▶ [Supplied entries]
━━━━━━━━━━━━━━━━
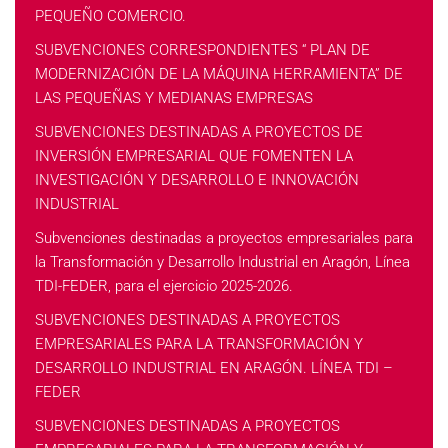
PEQUEÑO COMERCIO.
SUBVENCIONES CORRESPONDIENTES “ PLAN DE
MODERNIZACIÓN DE LA MÁQUINA HERRAMIENTA” DE
LAS PEQUEÑAS Y MEDIANAS EMPRESAS
SUBVENCIONES DESTINADAS A PROYECTOS DE
INVERSIÓN EMPRESARIAL QUE FOMENTEN LA
INVESTIGACIÓN Y DESARROLLO E INNOVACIÓN
INDUSTRIAL
Subvenciones destinadas a proyectos empresariales para
la Transformación y Desarrollo Industrial en Aragón, Línea
TDI-FEDER, para el ejercicio 2025-2026.
SUBVENCIONES DESTINADAS A PROYECTOS
EMPRESARIALES PARA LA TRANSFORMACIÓN Y
DESARROLLO INDUSTRIAL EN ARAGÓN. LÍNEA TDI –
FEDER
SUBVENCIONES DESTINADAS A PROYECTOS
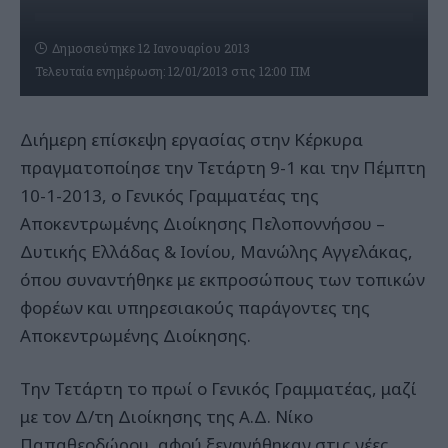
Δημοσιεύτηκε 12 Ιανουαρίου 2013
Τελευταία ενημέρωση: 12/01/2013 στις 12:00 ΠΜ
Διήμερη επίσκεψη εργασίας στην Κέρκυρα
πραγματοποίησε την Τετάρτη 9-1 και την Πέμπτη
10-1-2013, ο Γενικός Γραμματέας της
Αποκεντρωμένης Διοίκησης Πελοποννήσου –
Δυτικής Ελλάδας & Ιονίου, Μανώλης Αγγελάκας,
όπου συναντήθηκε με εκπροσώπους των τοπικών
φορέων και υπηρεσιακούς παράγοντες της
Αποκεντρωμένης Διοίκησης.
Την Τετάρτη το πρωί ο Γενικός Γραμματέας, μαζί
με τον Δ/τη Διοίκησης της Α.Δ. Νίκο
Παπαθεοδώρου, αφού ξεναγήθηκαν στις νέες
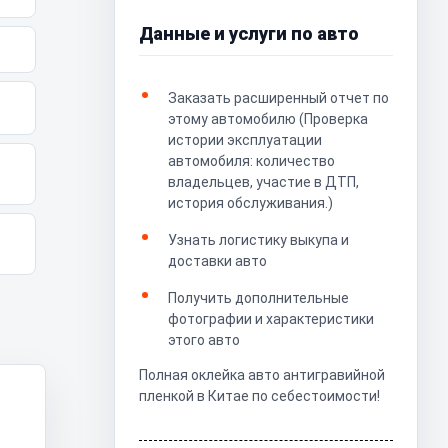
Данные и услуги по авто
Заказать расширенный отчет по
этому автомобилю (Проверка
истории эксплуатации
автомобиля: количество
владельцев, участие в ДТП,
история обслуживания.)
Узнать логистику выкупа и
доставки авто
Получить дополнительные
фотографии и характеристики
этого авто
Полная оклейка авто антигравийной
пленкой в Китае по себестоимости!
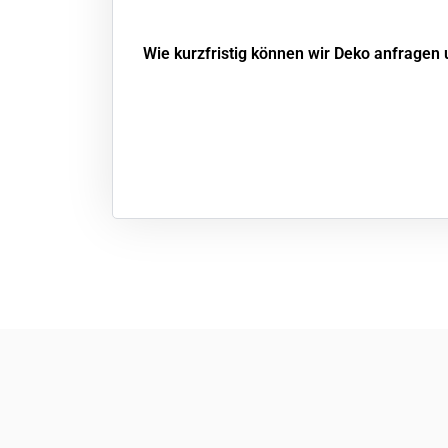
Wie kurzfristig können wir Deko anfragen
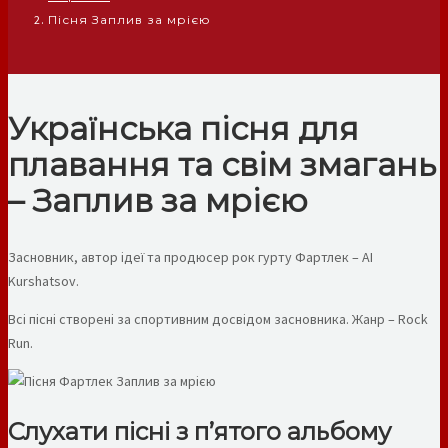
Пісня Заплив за мрією
Українська пісня для
плавання та свім змагань
– Заплив за мрією
Засновник, автор ідеї та продюсер рок гурту Фартлек – AI
Kurshatsov.
Всі пісні створені за спортивним досвідом засновника. Жанр – Rock
Run.
Слухати пісні з п’ятого альбому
━━━━━━━━━━━━━━━━
▶ [Problem requirements] Every line above is to be reproduced verbatim, and the pictures are to be omitted.

▶ [Solution for this exercise]
PEQUEÑO COMERCIO.
SUBVENCIONES CORRESPONDIENTES “ PLAN DE
MODERNIZACIÓN DE LA MÁQUINA HERRAMIENTA” DE
LAS PEQUEÑAS Y MEDIANAS EMPRESAS
SUBVENCIONES DESTINADAS A PROYECTOS DE
INVERSIÓN EMPRESARIAL QUE FOMENTEN LA
INVESTIGACIÓN Y DESARROLLO E INNOVACIÓN
INDUSTRIAL
Subvenciones destinadas a proyectos empresariales para
la Transformación y Desarrollo Industrial en Aragón, Línea
TDI-FEDER, para el ejercicio 2025-2026.
SUBVENCIONES DESTINADAS A PROYECTOS
EMPRESARIALES PARA LA TRANSFORMACIÓN Y
DESARROLLO INDUSTRIAL EN ARAGÓN. LÍNEA TDI –
FEDER
SUBVENCIONES DESTINADAS A PROYECTOS
Δημοσιεύτηκε 12 Ιανουαρίου 2013
Τελευταία ενημέρωση: 12/01/2013 στις 12:00 ΠΜ
Διήμερη επίσκεψη εργασίας στην Κέρκυρα
πραγματοποίησε την Τετάρτη 9-1 και την Πέμπτη
10-1-2013, ο Γενικός Γραμματέας της
Αποκεντρωμένης Διοίκησης Πελοποννήσου –
Δυτικής Ελλάδας & Ιονίου, Μανώλης Αγγελάκας,
όπου συναντήθηκε με εκπροσώπους των τοπικών
φορέων και υπηρεσιακούς παράγοντες της
Αποκεντρωμένης Διοίκησης.
Την Τετάρτη το πρωί ο Γενικός Γραμματέας, μαζί
με τον Δ/τη Διοίκησης της Α.Δ. Νίκο
Παπαθεοδώρου, αφού ξεναγήθηκαν στις νέες
Данные и услуги по авто
Заказать расширенный отчет по
этому автомобилю (Проверка
истории эксплуатации
автомобиля: количество
владельцев, участие в ДТП,
история обслуживания.)
Узнать логистику выкупа и
доставки авто
Получить дополнительные
фотографии и характеристики
этого авто
Полная оклейка авто антигравийной
пленкой в Китае по себестоимости!
Wie kurzfristig können wir Deko anfragen
Пісня Заплив за мрією
Українська пісня для
плавання та свім змагань
– Заплив за мрією
Засновник, автор ідеї та продюсер рок гурту Фартлек – AI
Kurshatsov.
Всі пісні створені за спортивним досвідом засновника. Жанр – Rock
Run.
Слухати пісні з п’ятого альбому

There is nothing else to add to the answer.